• Aim of the task: Copy, without any change, the lines from the one that holds "Tworząc rzeczywistość Westworld" through the final line of the material below.

━━ Task inputs

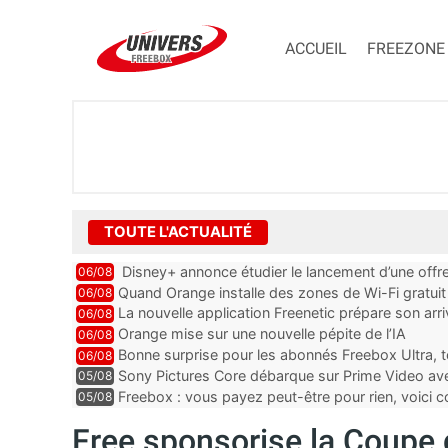
ACCUEIL
FREEZONE
TOUTE L'ACTUALITÉ
Disney+ annonce étudier le lancement d’une offre
06/08
Quand Orange installe des zones de Wi-Fi gratui
06/08
La nouvelle application Freenetic prépare son arr
06/08
abonnés Freebox, testez la
Orange mise sur une nouvelle pépite de l’IA
06/08
Bonne surprise pour les abonnés Freebox Ultra, t
06/08
inclus
Sony Pictures Core débarque sur Prime Video avec
05/08
Freebox : vous payez peut-être pour rien, voici
05/08
abonnements TV oubliés
Free sponsorise la Coupe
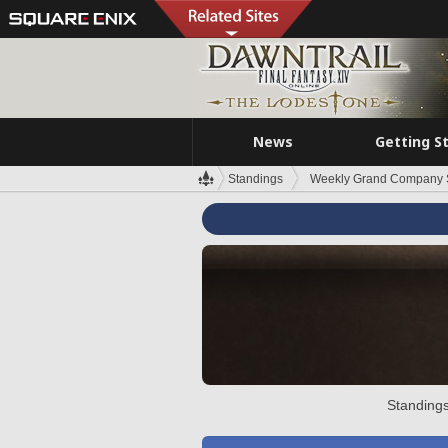
News
Getting S
Standings
Weekly Grand Company 
Standings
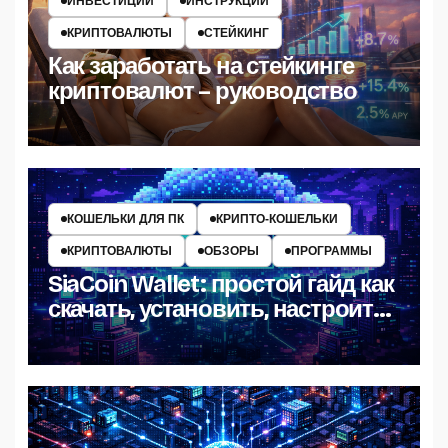
ИНВЕСТИЦИИ
ИНСТРУКЦИИ
КРИПТОВАЛЮТЫ
СТЕЙКИНГ
Как заработать на стейкинге
криптовалют – руководство
КОШЕЛЬКИ ДЛЯ ПК
КРИПТО‑КОШЕЛЬКИ
КРИПТОВАЛЮТЫ
ОБЗОРЫ
ПРОГРАММЫ
SiaCoin Wallet: простой гайд как
скачать, установить, настроить
и пользоваться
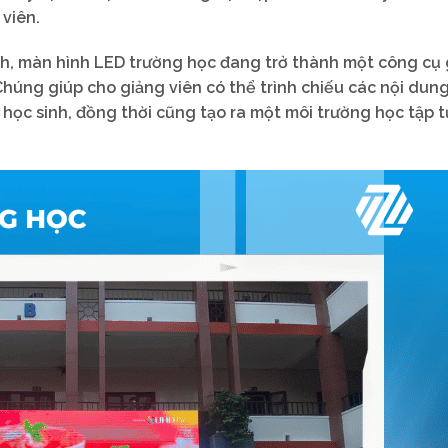
 viên.
ình, màn hình LED trường học đang trở thành một công cụ
Chúng giúp cho giảng viên có thể trình chiếu các nội dun
 học sinh, đồng thời cũng tạo ra một môi trường học tập 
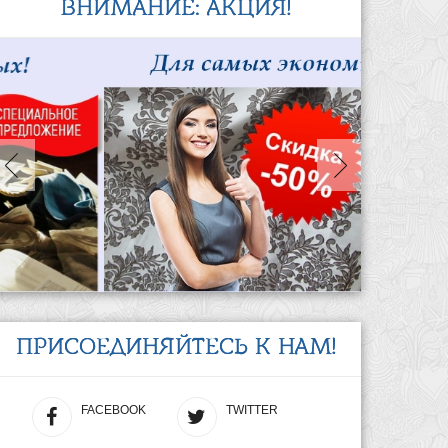
ВНИМАНИЕ: АКЦИЯ!
ПРИСОЕДИНЯЙТЕСЬ К НАМ!
FACEBOOK
TWITTER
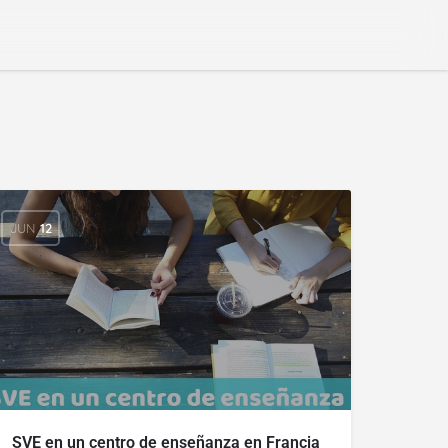
JUN
12
SVE en un centro de enseñanza en Francia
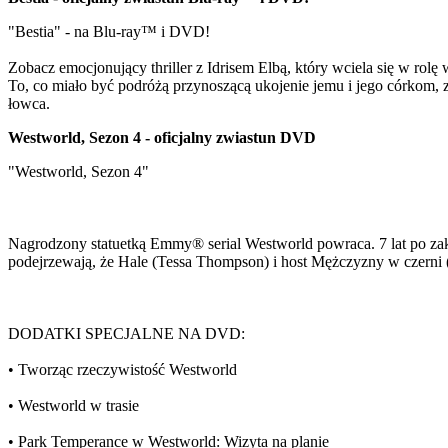
"Bestia" - na Blu-ray™ i DVD!
Zobacz emocjonujący thriller z Idrisem Elbą, który wciela się w ro
To, co miało być podróżą przynoszącą ukojenie jemu i jego córkom, z
łowca.
Westworld, Sezon 4 - oficjalny zwiastun DVD
"Westworld, Sezon 4"
Nagrodzony statuetką Emmy® serial Westworld powraca. 7 lat po zak
podejrzewają, że Hale (Tessa Thompson) i host Mężczyzny w czerni (
DODATKI SPECJALNE NA DVD:
• Tworząc rzeczywistość Westworld
• Westworld w trasie
• Park Temperance w Westworld: Wizyta na planie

━━━━

• Answer below:
• Tworząc rzeczywistość Westworld
• Westworld w trasie
• Park Temperance w Westworld: Wizyta na planie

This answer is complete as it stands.